Action item » Report every line of the records that contains the word "Post".
•••••
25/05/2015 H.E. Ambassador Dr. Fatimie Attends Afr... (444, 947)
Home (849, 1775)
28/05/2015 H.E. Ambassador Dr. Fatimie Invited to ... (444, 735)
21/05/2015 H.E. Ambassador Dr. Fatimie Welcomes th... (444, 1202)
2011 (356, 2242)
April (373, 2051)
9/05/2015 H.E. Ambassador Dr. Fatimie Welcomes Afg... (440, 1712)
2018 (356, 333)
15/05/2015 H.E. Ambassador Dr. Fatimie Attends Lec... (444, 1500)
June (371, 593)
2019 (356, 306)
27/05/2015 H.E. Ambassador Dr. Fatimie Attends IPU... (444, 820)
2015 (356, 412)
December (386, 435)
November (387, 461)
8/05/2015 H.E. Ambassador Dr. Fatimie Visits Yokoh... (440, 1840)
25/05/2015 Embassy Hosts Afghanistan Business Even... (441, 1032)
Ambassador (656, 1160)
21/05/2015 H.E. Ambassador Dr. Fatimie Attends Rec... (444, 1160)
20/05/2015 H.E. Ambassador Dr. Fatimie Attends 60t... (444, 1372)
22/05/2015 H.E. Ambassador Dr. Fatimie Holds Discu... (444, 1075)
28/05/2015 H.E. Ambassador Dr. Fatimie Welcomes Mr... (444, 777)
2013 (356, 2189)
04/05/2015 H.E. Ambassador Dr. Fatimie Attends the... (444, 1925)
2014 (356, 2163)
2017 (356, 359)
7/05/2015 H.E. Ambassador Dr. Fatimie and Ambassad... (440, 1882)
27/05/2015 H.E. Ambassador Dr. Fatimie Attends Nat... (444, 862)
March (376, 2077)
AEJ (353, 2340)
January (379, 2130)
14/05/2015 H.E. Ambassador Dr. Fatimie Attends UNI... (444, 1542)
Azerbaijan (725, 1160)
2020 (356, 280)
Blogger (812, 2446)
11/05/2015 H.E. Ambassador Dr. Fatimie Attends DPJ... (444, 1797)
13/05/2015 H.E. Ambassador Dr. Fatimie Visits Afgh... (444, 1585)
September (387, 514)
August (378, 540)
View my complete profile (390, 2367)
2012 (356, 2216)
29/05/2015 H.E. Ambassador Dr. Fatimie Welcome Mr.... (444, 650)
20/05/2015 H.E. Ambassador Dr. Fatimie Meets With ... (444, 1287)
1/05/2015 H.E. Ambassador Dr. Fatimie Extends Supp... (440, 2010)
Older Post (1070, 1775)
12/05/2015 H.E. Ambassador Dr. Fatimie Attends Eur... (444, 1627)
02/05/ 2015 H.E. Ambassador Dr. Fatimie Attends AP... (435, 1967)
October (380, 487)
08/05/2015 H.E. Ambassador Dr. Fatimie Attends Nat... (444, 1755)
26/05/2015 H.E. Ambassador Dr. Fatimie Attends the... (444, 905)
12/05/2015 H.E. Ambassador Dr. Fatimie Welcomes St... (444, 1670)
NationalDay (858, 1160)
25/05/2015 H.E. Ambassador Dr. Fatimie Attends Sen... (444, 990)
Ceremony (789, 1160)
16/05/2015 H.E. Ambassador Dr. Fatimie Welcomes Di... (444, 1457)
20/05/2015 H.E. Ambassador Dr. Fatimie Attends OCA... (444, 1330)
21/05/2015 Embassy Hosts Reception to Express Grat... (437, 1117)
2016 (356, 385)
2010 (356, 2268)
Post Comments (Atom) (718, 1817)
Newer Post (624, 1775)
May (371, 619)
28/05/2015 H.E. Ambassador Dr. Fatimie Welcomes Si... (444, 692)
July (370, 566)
•••••
Result »
Older Post (1070, 1775)
Post Comments (Atom) (718, 1817)
Newer Post (624, 1775)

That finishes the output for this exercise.